**Brief:**
Would you write out, exactly as they stand, all lines from the one containing "autobiografía" through the end of the listing below, and only those?

**Data shown:**
# # # # #

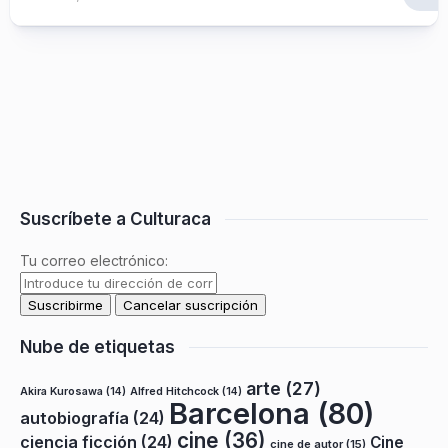
Suscríbete a Culturaca
Tu correo electrónico:
Nube de etiquetas
arte
(27)
Akira Kurosawa
(14)
Alfred Hitchcock
(14)
Barcelona
(80)
autobiografía
(24)
cine
(36)
ciencia ficción
(24)
Cine
cine de autor
(15)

# # # # #

**Result:**
autobiografía
(24)
cine
(36)
ciencia ficción
(24)
Cine
cine de autor
(15)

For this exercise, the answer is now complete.